[Stored data entries]
..............................

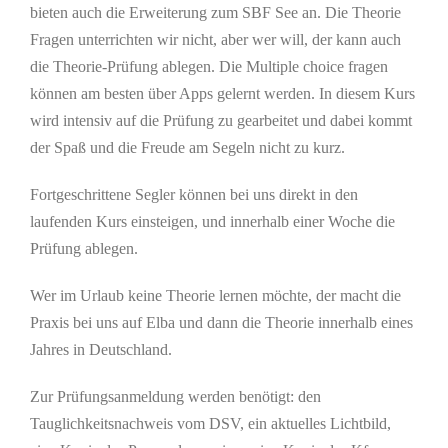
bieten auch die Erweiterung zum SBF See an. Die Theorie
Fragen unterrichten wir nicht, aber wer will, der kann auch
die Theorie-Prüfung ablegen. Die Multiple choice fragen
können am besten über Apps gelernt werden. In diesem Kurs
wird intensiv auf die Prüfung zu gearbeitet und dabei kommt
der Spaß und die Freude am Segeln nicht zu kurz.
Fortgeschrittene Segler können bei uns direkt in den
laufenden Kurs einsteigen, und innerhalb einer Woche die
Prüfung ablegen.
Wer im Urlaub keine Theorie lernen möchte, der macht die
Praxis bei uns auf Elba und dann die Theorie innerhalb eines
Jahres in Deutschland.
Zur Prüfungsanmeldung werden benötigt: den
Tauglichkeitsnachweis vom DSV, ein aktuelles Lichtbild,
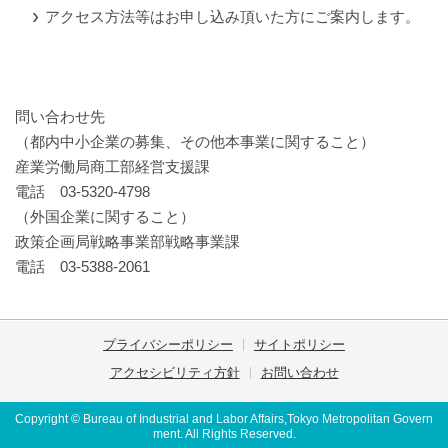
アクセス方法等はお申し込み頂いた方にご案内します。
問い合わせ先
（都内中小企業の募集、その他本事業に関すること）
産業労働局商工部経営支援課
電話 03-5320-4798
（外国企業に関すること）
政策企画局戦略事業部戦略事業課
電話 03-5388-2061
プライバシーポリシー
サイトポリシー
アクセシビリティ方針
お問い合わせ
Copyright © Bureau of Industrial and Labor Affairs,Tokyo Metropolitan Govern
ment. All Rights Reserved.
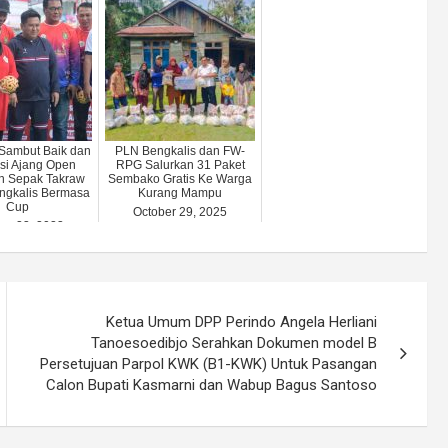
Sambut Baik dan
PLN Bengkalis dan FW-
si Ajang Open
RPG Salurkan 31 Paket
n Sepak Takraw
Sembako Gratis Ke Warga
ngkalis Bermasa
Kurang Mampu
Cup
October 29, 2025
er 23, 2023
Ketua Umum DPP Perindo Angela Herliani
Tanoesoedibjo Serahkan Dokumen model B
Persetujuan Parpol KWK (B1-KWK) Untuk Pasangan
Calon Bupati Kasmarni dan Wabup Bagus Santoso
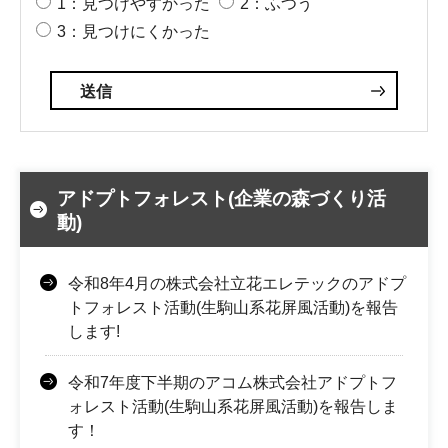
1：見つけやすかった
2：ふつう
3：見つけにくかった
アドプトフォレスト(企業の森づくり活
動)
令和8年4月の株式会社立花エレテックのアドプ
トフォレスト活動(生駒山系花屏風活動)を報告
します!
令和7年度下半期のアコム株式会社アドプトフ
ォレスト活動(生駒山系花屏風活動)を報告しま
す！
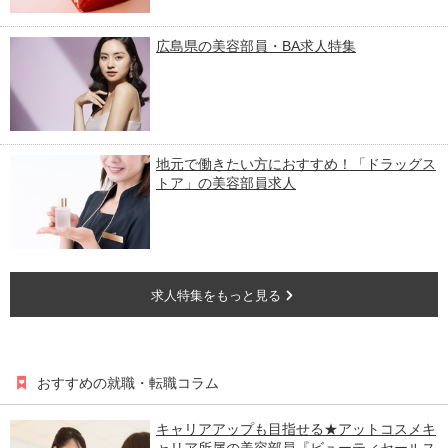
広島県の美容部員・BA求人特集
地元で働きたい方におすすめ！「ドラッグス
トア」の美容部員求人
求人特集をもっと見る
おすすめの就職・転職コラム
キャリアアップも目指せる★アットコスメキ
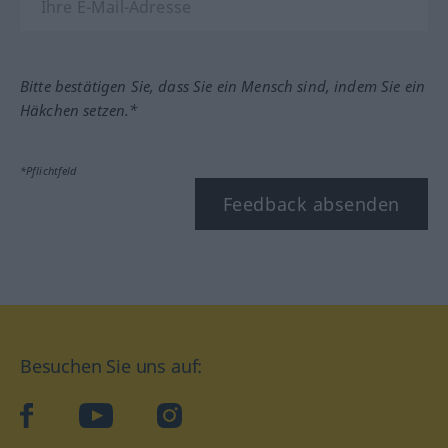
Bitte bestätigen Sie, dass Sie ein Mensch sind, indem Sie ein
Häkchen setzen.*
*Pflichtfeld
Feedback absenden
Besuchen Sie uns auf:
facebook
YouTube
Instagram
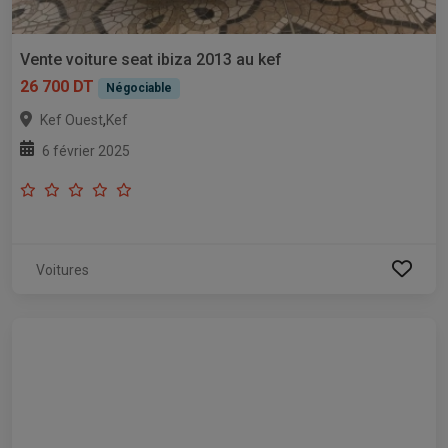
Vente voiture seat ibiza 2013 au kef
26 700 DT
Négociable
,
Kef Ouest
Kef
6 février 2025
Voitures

..............................

DIRECTIONS | Take the entries above and copy exactly the lines starting at the one with "アクセス方法等はお申し込み頂いた方にご案内します。" and ending at the one with "n Sepak Takraw"; nothing outside that span, and no pictures.

PROBLEM SOLUTION |
アクセス方法等はお申し込み頂いた方にご案内します。
問い合わせ先
（都内中小企業の募集、その他本事業に関すること）
産業労働局商工部経営支援課
電話 03-5320-4798
（外国企業に関すること）
政策企画局戦略事業部戦略事業課
電話 03-5388-2061
プライバシーポリシー
サイトポリシー
アクセシビリティ方針
お問い合わせ
Copyright © Bureau of Industrial and Labor Affairs,Tokyo Metropolitan Govern
ment. All Rights Reserved.
Sambut Baik dan
PLN Bengkalis dan FW-
si Ajang Open
RPG Salurkan 31 Paket
n Sepak Takraw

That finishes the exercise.